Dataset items
--*--

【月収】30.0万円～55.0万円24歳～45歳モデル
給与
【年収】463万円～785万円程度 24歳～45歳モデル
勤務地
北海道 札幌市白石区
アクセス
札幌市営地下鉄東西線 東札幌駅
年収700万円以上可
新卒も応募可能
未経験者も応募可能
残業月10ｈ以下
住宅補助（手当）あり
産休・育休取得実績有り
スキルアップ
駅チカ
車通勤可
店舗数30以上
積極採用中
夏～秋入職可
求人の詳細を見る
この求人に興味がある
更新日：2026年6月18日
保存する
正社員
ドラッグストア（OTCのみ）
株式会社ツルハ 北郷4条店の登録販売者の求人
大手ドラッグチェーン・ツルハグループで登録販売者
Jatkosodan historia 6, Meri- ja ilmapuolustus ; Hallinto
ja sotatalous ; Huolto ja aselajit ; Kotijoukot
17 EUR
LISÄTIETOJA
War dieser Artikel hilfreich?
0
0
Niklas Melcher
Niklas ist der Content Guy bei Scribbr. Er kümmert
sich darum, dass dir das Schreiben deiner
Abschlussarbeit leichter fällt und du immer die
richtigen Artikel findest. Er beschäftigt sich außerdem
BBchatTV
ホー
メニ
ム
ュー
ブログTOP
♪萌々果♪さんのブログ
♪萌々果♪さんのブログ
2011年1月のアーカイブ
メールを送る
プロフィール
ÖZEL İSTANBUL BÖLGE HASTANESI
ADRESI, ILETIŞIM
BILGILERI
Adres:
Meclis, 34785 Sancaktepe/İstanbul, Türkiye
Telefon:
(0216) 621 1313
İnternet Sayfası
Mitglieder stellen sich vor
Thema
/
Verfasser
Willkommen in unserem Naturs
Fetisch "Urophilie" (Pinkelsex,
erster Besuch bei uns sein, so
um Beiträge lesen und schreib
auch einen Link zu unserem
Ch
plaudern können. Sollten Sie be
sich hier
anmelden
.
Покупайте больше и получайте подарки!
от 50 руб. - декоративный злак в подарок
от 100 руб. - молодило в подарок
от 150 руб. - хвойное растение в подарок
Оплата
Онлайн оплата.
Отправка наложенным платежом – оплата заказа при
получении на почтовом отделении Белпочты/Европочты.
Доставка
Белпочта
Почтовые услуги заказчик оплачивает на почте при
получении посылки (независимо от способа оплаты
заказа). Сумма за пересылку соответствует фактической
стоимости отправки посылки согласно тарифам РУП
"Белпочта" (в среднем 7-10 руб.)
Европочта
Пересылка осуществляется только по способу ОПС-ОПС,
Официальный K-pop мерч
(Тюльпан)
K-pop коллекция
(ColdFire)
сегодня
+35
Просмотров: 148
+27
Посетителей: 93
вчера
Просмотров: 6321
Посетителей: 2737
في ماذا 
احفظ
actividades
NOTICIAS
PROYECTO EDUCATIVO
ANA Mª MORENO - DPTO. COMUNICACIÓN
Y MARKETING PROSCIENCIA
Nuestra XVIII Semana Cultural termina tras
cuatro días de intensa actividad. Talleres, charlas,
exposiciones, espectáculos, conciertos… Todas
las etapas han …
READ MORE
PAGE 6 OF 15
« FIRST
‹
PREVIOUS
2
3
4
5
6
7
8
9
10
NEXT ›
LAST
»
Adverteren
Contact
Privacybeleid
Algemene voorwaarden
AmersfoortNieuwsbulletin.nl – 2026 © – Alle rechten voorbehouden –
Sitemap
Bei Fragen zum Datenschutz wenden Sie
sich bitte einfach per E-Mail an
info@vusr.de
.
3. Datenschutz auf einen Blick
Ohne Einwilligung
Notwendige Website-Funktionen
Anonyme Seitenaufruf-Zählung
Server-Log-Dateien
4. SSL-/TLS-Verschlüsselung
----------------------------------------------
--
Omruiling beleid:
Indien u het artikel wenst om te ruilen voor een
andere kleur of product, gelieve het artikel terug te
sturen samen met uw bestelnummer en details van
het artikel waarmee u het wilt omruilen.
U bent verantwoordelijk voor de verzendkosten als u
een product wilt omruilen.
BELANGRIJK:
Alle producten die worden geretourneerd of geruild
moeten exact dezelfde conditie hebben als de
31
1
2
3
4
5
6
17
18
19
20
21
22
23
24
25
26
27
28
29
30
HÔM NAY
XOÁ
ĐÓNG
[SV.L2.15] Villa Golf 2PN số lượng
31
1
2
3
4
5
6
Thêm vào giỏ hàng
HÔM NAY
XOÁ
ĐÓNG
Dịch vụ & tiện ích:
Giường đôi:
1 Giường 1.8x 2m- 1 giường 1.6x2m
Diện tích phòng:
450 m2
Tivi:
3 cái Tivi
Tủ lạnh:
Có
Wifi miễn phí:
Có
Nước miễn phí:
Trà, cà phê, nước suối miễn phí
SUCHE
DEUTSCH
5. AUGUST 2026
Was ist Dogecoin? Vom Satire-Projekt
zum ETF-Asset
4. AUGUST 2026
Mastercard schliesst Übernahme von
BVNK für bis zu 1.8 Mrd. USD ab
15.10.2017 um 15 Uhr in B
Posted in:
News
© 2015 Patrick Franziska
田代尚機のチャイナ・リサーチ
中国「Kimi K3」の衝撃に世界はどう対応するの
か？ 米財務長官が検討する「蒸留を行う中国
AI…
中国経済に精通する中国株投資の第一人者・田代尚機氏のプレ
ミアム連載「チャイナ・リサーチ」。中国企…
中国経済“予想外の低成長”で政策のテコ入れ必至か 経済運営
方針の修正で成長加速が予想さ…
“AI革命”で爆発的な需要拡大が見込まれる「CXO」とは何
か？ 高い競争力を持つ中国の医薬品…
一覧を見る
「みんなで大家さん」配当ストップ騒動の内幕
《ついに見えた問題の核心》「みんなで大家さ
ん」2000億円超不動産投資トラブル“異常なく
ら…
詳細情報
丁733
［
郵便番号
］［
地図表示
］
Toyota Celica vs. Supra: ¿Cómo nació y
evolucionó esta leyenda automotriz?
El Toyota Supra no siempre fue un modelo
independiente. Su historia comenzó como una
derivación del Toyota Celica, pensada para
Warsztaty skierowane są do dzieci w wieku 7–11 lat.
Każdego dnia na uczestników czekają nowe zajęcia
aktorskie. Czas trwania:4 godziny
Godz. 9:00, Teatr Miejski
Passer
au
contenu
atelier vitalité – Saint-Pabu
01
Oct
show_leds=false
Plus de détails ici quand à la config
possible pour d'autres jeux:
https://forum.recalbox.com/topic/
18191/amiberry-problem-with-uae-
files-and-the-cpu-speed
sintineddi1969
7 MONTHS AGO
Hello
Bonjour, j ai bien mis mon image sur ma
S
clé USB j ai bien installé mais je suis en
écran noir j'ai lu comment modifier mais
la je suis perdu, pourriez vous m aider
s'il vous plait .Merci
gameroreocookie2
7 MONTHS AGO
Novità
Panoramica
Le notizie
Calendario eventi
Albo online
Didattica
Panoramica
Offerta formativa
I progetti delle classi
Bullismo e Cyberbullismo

--*--

Track down every line in the entries that includes the string "Giường", and copy it.

EXERCISE ANSWER:
Giường đôi:
1 Giường 1.8x 2m- 1 giường 1.6x2m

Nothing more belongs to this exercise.